Dysphagia, or swallowing disorder, is a term used to describe the inability to move food from the mouth to the stomach. This condition can accompany a neurological disorder such as stroke, Parkinson's disease, cerebral palsy, Lou Gehrig's disease, or others, as well as bacterial, viral, or fungal infections.
Dysphagia can occur at any of the 3 stages of swallowing:
A diagnosis may include:
- Flexible Endoscopic Evaluation of Swallowing (FEES):
- Flexible endoscopic evaluation of swallowing (FEES) is a test performed to diagnose swallowing difficulties. FEES is performed with a thin, lighted camera known as an endoscope. The endoscope is placed into the throat before the patient consumes several different foods with food coloring that can be easily monitored as they travel down the throat. After the test, your doctor will discuss the results with you. If any issues were found, a customized treatment plan will be created for your individual condition.
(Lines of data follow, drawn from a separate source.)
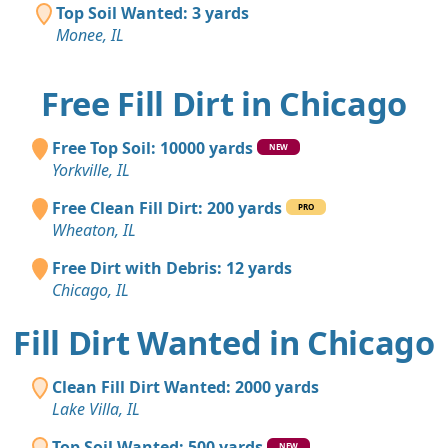
Top Soil Wanted: 3 yards
Monee, IL
Free Fill Dirt in Chicago
Free Top Soil: 10000 yards
NEW
Yorkville, IL
Free Clean Fill Dirt: 200 yards
PRO
Wheaton, IL
Free Dirt with Debris: 12 yards
Chicago, IL
Fill Dirt Wanted in Chicago
Clean Fill Dirt Wanted: 2000 yards
Lake Villa, IL
Top Soil Wanted: 500 yards
NEW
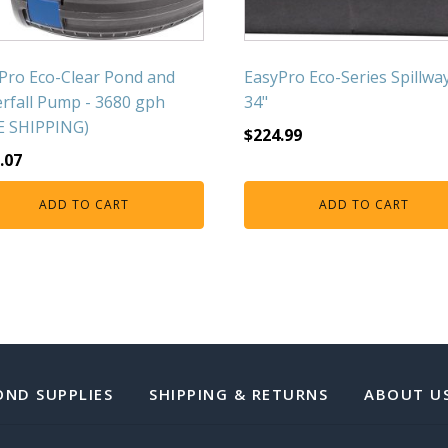
Pro Eco-Clear Pond and
EasyPro Eco-Series Spillway
rfall Pump - 3680 gph
34"
E SHIPPING)
$
224.99
.07
ADD TO CART
ADD TO CART
OND SUPPLIES
SHIPPING & RETURNS
ABOUT U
- Modified Barium Swallowing Study:
- Also known as a cookie swallow or a videofluoroscopy, a modified barium swallowing study is performed to diagnose swallowing or speaking problems. You are not to eat or drink anything for a few hours before the exam. When you arrive for your modified barium swallowing study, you will be given a contrast solution to swallow, which will highlight the various structures associated with swallowing and speaking onto the fluoroscope used during this exam. To further pinpoint your exact condition, you will be asked to swallow numerous barium preparations of differing consistencies so that your doctor can watch the barium travel down your esophagus.